Online Auction-Based Incentive Mechanism Design for Horizontal Federated Learning with Budget Constraint
This addresses the practical challenge of motivating high-quality workers in federated learning under budget constraints, but it is incremental as it adapts existing auction methods to an online scenario.
The paper tackles the problem of designing an incentive mechanism for horizontal federated learning where workers arrive online, proposing a reverse auction-based approach that ensures budget feasibility and other properties, with experimental results showing it can obtain high-quality models.
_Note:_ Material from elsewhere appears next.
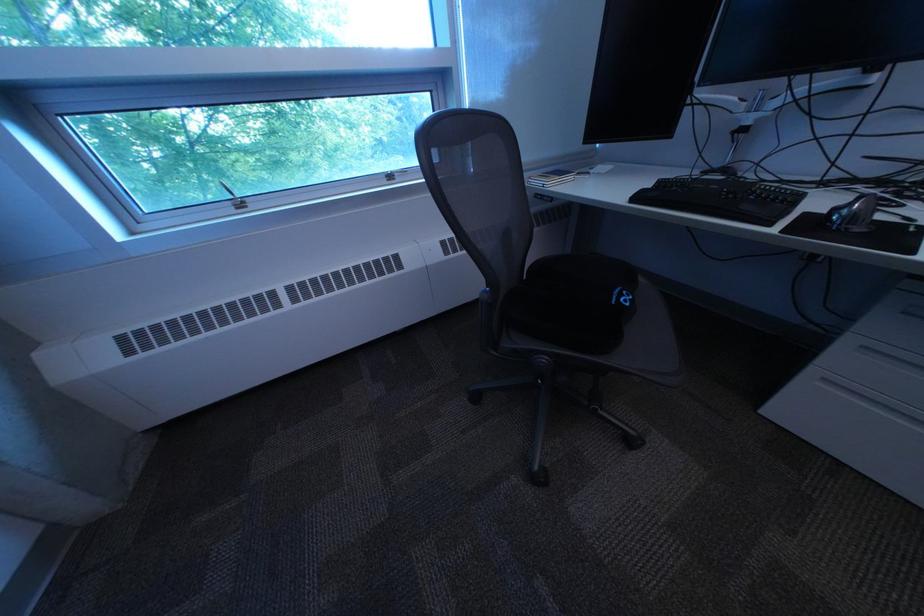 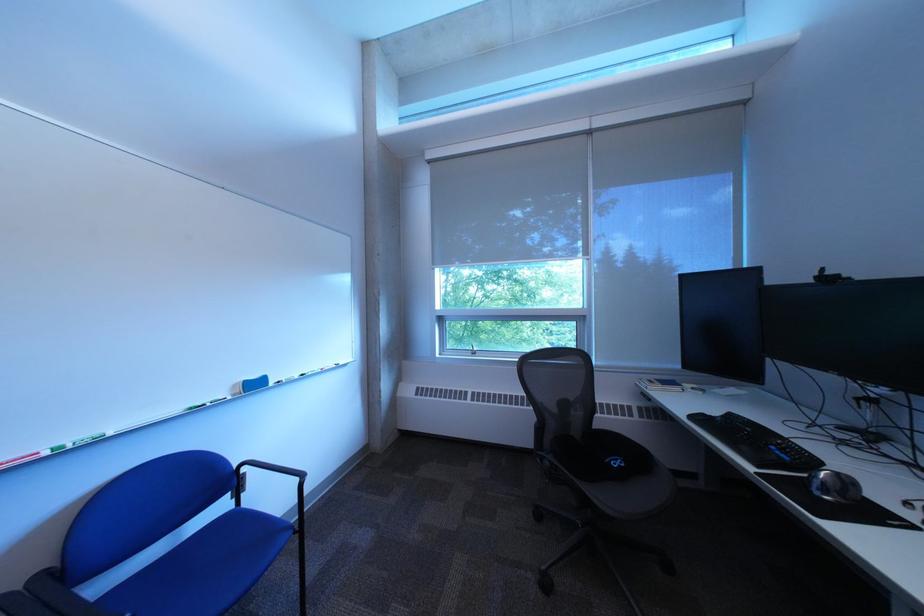 The point at (560, 362) is marked in the first image. Where is the corresponding point in the second image?

(563, 464) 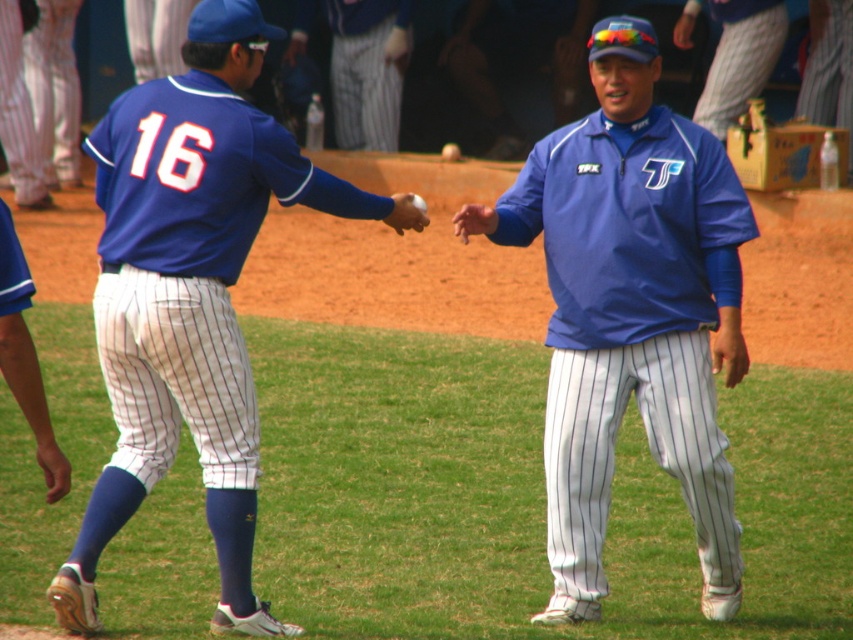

Federated learning makes it possible for all parties with data isolation to train the model collaboratively and efficiently while satisfying privacy protection. To obtain a high-quality model, an incentive mechanism is necessary to motivate more high-quality workers with data and computing power. The existing incentive mechanisms are applied in offline scenarios, where the task publisher collects all bids and selects workers before the task. However, it is practical that different workers arrive online in different orders before or during the task. Therefore, we propose a reverse auction-based online incentive mechanism for horizontal federated learning with budget constraint. Workers submit bids when they arrive online. The task publisher with a limited budget leverages the information of the arrived workers to decide on whether to select the new worker. Theoretical analysis proves that our mechanism satisfies budget feasibility, computational efficiency, individual rationality, consumer sovereignty, time truthfulness, and cost truthfulness with a sufficient budget. The experimental results show that our online mechanism is efficient and can obtain high-quality models.